Dataset entries
───
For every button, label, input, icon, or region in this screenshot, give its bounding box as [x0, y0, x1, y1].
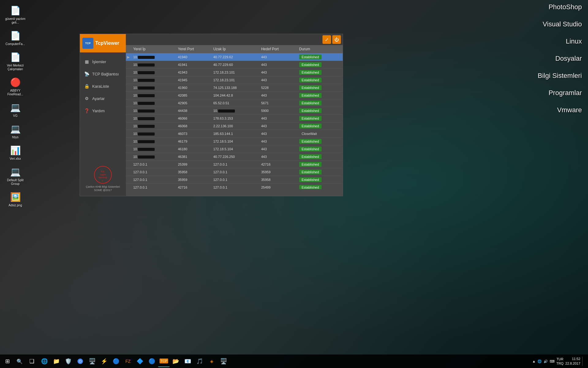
power-button[interactable]: ⏻ [332, 35, 341, 44]
task-view-button[interactable]: ❑ [26, 355, 38, 367]
cell-yerel-port: 46180 [175, 145, 211, 153]
table-row[interactable]: ▶10.4194040.77.229.62443Established [126, 53, 343, 61]
desktop-icon-computerfa[interactable]: 📄 ComputerFa... [3, 28, 28, 47]
table-row[interactable]: 10.46179172.18.5.104443Established [126, 138, 343, 145]
taskbar-app6-icon[interactable]: 🔵 [146, 355, 158, 367]
taskbar-app3-icon[interactable]: ⚡ [98, 355, 110, 367]
status-badge: Established [299, 85, 322, 90]
tray-chevron[interactable]: ▲ [532, 359, 536, 363]
table-row[interactable]: 10.41945172.18.23.101443Established [126, 76, 343, 84]
table-row[interactable]: 10.4638140.77.226.250443Established [126, 153, 343, 161]
label-programlar[interactable]: Programlar [548, 89, 582, 97]
cell-durum: Established [297, 76, 343, 84]
cell-hedef-port: 25499 [259, 184, 297, 190]
label-linux[interactable]: Linux [566, 37, 582, 45]
label-vmware[interactable]: Vmware [557, 106, 582, 114]
taskbar-pinned-apps: 🌐 📁 🛡️ 🖥️ ⚡ 🔵 FZ 🔷 🔵 TCP 📂 📧 [39, 355, 229, 367]
grid-icon: ▦ [84, 59, 90, 65]
cell-hedef-port: 443 [259, 92, 297, 99]
tray-language[interactable]: TURTRQ [556, 357, 564, 366]
taskbar-ie-icon[interactable]: 🌐 [39, 355, 50, 367]
row-arrow [126, 122, 131, 130]
cell-yerel-port: 46073 [175, 130, 211, 138]
cell-uzak-ip: 74.125.133.188 [211, 84, 258, 92]
tray-volume-icon[interactable]: 🔊 [544, 359, 548, 363]
label-visual-studio[interactable]: Visual Studio [543, 20, 582, 28]
sidebar-item-tcp-baglanti[interactable]: 📡 TCP Bağlantısı [80, 68, 126, 80]
desktop-icon-vg[interactable]: 💻 VG [3, 100, 28, 119]
computerfa-label: ComputerFa... [6, 42, 25, 46]
table-row[interactable]: 127.0.0.135958127.0.0.135959Established [126, 168, 343, 176]
desktop-icon-default-split[interactable]: 💻 Default Split Group [3, 164, 28, 187]
cell-yerel-ip: 127.0.0.1 [131, 184, 175, 190]
sidebar-footer: T.C. Sağlık Bakanlığı ☾ Çankırı KHB Bilg… [80, 162, 126, 196]
label-bilgi-sistemleri[interactable]: Bilgi Sistemleri [538, 72, 582, 80]
desktop-icon-adsiz-png[interactable]: 🖼️ Adsiz.png [3, 190, 28, 209]
label-photoshop[interactable]: PhotoShop [548, 3, 582, 11]
desktop-icon-veri-merkezi[interactable]: 📄 Veri Merkezi Çalışmaları [3, 50, 28, 72]
table-row[interactable]: 127.0.0.142716127.0.0.125499Established [126, 184, 343, 190]
abbyy-icon: 🔴 [9, 76, 21, 88]
desktop-icon-guvenli[interactable]: 📄 güvenli yazılım geli... [3, 3, 28, 26]
taskbar-app2-icon[interactable]: 🖥️ [86, 355, 98, 367]
row-arrow [126, 176, 131, 184]
table-row[interactable]: 10.46073185.63.144.1443CloseWait [126, 130, 343, 138]
cell-yerel-port: 46068 [175, 122, 211, 130]
table-row[interactable]: 127.0.0.125399127.0.0.142716Established [126, 161, 343, 168]
table-row[interactable]: 10.460682.22.136.100443Established [126, 122, 343, 130]
sidebar-item-yardim[interactable]: ❓ Yardım [80, 105, 126, 117]
tray-time: 11:52 [572, 357, 580, 361]
expand-button[interactable]: ⤢ [322, 35, 331, 44]
sidebar-item-ayarlar[interactable]: ⚙ Ayarlar [80, 92, 126, 105]
taskbar-app7-icon[interactable]: 🎵 [194, 355, 205, 367]
search-button[interactable]: 🔍 [14, 356, 25, 367]
table-row[interactable]: 10.4443810.5900Established [126, 107, 343, 115]
label-dosyalar[interactable]: Dosyalar [555, 55, 582, 63]
tray-clock[interactable]: 11:52 22.8.2017 [565, 357, 580, 366]
cell-durum: Established [297, 69, 343, 76]
taskbar-outlook-icon[interactable]: 📧 [182, 355, 194, 367]
desktop-icon-hbys[interactable]: 💻 hbys [3, 121, 28, 140]
table-row[interactable]: 10.4194140.77.229.60443Established [126, 61, 343, 69]
table-row[interactable]: 10.42085104.244.42.8443Established [126, 92, 343, 99]
row-arrow [126, 107, 131, 115]
table-row[interactable]: 10.46180172.18.5.104443Established [126, 145, 343, 153]
question-icon: ❓ [84, 108, 90, 114]
desktop-icon-abbyy[interactable]: 🔴 ABBYY FineRead... [3, 75, 28, 98]
connections-table: Yerel İp Yerel Port Uzak İp Hedef Port D… [126, 45, 343, 189]
table-row[interactable]: 10.46066178.63.3.153443Established [126, 115, 343, 122]
org-name-text: Çankırı KHB Bilgi SistemleriSOME @2017 [86, 185, 120, 192]
tray-network-icon[interactable]: 🌐 [537, 359, 542, 363]
start-button[interactable]: ⊞ [1, 355, 13, 367]
tray-keyboard-icon[interactable]: ⌨ [550, 359, 555, 363]
taskbar-app5-icon[interactable]: 🔷 [134, 355, 146, 367]
table-scroll[interactable]: Yerel İp Yerel Port Uzak İp Hedef Port D… [126, 45, 343, 189]
taskbar-tcpviewer-icon[interactable]: TCP [158, 355, 170, 367]
taskbar-defender-icon[interactable]: 🛡️ [62, 355, 74, 367]
adsiz-png-label: Adsiz.png [9, 204, 22, 207]
taskbar-explorer-icon[interactable]: 📁 [51, 355, 62, 367]
svg-text:T.C.: T.C. [101, 170, 105, 173]
table-row[interactable]: 127.0.0.135959127.0.0.135958Established [126, 176, 343, 184]
taskbar-chrome-icon[interactable] [74, 355, 86, 367]
table-row[interactable]: 10.41943172.18.23.101443Established [126, 69, 343, 76]
table-row[interactable]: 10.4196074.125.133.1885228Established [126, 84, 343, 92]
col-uzak-ip: Uzak İp [211, 45, 258, 53]
cell-uzak-ip: 10. [211, 107, 258, 115]
taskbar-app4-icon[interactable]: 🔵 [110, 355, 122, 367]
show-desktop-button[interactable] [582, 357, 584, 366]
sidebar-item-islemler[interactable]: ▦ İşlemler [80, 56, 126, 68]
sidebar-item-karaliste[interactable]: 🔒 KaraListe [80, 80, 126, 92]
taskbar-filezilla-icon[interactable]: FZ [122, 355, 134, 367]
taskbar-app8-icon[interactable]: ◈ [206, 355, 217, 367]
taskbar-app9-icon[interactable]: 🖥️ [218, 355, 229, 367]
cell-durum: Established [297, 53, 343, 61]
desktop-icon-veri-xlsx[interactable]: 📊 Veri.xlsx [3, 143, 28, 162]
cell-hedef-port: 443 [259, 138, 297, 145]
table-body: ▶10.4194040.77.229.62443Established10.41… [126, 53, 343, 190]
table-row[interactable]: 10.4290565.52.0.515671Established [126, 99, 343, 107]
org-emblem: T.C. Sağlık Bakanlığı ☾ [94, 166, 112, 184]
taskbar-folder-icon[interactable]: 📂 [170, 355, 182, 367]
cell-uzak-ip: 2.22.136.100 [211, 122, 258, 130]
cell-yerel-port: 41940 [175, 53, 211, 61]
───
Select and copy each line from the data that includes the word "sidebar".

** FINISHED EXERCISE **
sidebar-item-tcp-baglanti[interactable]: 📡 TCP Bağlantısı [80, 68, 126, 80]
sidebar-footer: T.C. Sağlık Bakanlığı ☾ Çankırı KHB Bilg… [80, 162, 126, 196]
sidebar-item-yardim[interactable]: ❓ Yardım [80, 105, 126, 117]
sidebar-item-ayarlar[interactable]: ⚙ Ayarlar [80, 92, 126, 105]
sidebar-item-islemler[interactable]: ▦ İşlemler [80, 56, 126, 68]
sidebar-item-karaliste[interactable]: 🔒 KaraListe [80, 80, 126, 92]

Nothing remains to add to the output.